Greetings, Swifty, from a fellow Canadian (I'm out on Vancouver Island)!

If you're watching Food Network Canada, you've GOT to watch Anna Olsen in her show "Sugar", she is a baker and Pastry Chef extraordinaire!  I've got some great *and *simple ideas from watching that show.  

Enjoy!


----------



## vilasman (Nov 1, 2005)

*Cooking and baking books*

One suggestion that i would make is if you have one of the larger chain book stores near you, I would go and just look and see what is on the clearance racks. You should probably have a lot of space for storage because you can really get a lot of interesting books cheap this way. $30 and $40 books sell for $5-$15.

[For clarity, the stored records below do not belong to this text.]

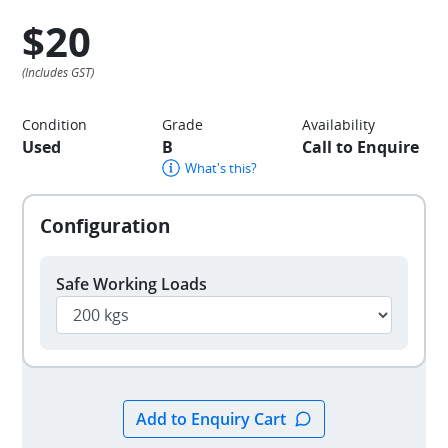
$20
Condition
Grade
Availability
Used
B
Call to Enquire
What's this?
Safe Working Loads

I run into book stores just to check the clearance ounce or twice a week when I have the money.

Welcome


----------



## urmaniac13 (Nov 2, 2005)

vilasman said:
			
		

> One suggestion that i would make is if you have one of the larger chain book stores near you, I would go and just look and see what is on the clearance racks. You should probably have a lot of space for storage because you can really get a lot of interesting books cheap this way. $30 and $40 books sell for $5-$15.
> 
> I run into book stores just to check the clearance ounce or twice a week when I have the money.
> 
> Welcome


 
Egad this reminds me of my days as a Borders employee... those piles of unruly bargain books!!  Nightmare for the employees, but you are right, you can always dig out some great finds at great prices...  I hogged my share of them while I was there!!


----------



## Swifty (Jan 13, 2006)

thanks alot for you're help.
I've recently been having alot of success with my recipes.
I've recently made:
Pumpkin butterscotch cookies(cake-like)
Spiced Molasses
Peppermint meringues
white chocolate almond butter cookies
cinnamon phylo twists.


----------



## Ardor (Apr 24, 2006)

I'm new to baking too, i find it easier if you just not worry too much about it. If you know anyone who bakes, go to their place and watch them do it. Dough/batter consistencies can be learnt much faster that way than it is from following cookbooks 100%.


----------



## philso (Apr 24, 2006)

since no one else has even attempted to start a list of basics for you, i'll at least start it off. but before the equipment list, i'd suggest that you start baking these:
- cookies: hard to make any major blunders except burning
- quick breads, for example, muffins, banana bread, biscuits,etc.
- bread: a great loaf can be hard to master, but a pretty darn good loaf isn't that hard at all
- pies: more specificly, pie crust. a good short crust takes a lot of technique. might as well start getting some practice now.

equipment:
for measuring: measuring cups, both wet and dry;measuring spoons; when you get more advanced, you'll probably also want a kitchen scale someday.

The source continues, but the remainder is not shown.